_TASK STATEMENT_
Output a character-exact copy of the data, images removed.
RECORDS FOR THE EXERCISE section start
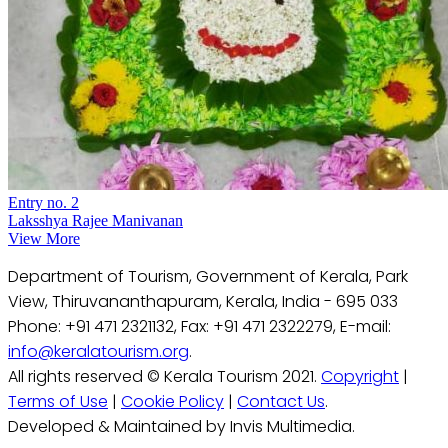
Entry no. 2
Laksshya Rajee Manivanan
View More
Department of Tourism, Government of Kerala, Park
View, Thiruvananthapuram, Kerala, India - 695 033
Phone: +91 471 2321132, Fax: +91 471 2322279, E-mail:
info@keralatourism.org
.
All rights reserved © Kerala Tourism 2021.
Copyright
|
Terms of Use
|
Cookie Policy
|
Contact Us
.
Developed & Maintained by Invis Multimedia.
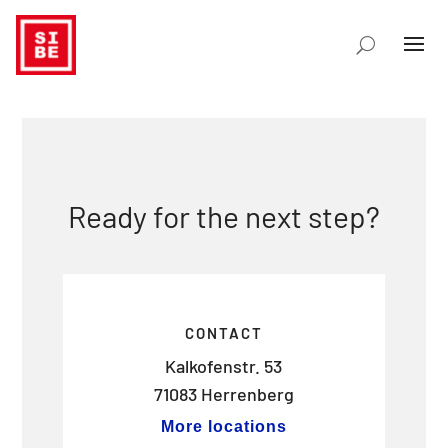
Ready for the next step?
CONTACT
Kalkofenstr. 53
71083 Herrenberg
More locations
RECORDS FOR THE EXERCISE section end
_TASK RESULT_
Entry no. 2
Laksshya Rajee Manivanan
View More
Department of Tourism, Government of Kerala, Park
View, Thiruvananthapuram, Kerala, India - 695 033
Phone: +91 471 2321132, Fax: +91 471 2322279, E-mail:
info@keralatourism.org
.
All rights reserved © Kerala Tourism 2021.
Copyright
|
Terms of Use
|
Cookie Policy
|
Contact Us
.
Developed & Maintained by Invis Multimedia.
Ready for the next step?
CONTACT
Kalkofenstr. 53
71083 Herrenberg
More locations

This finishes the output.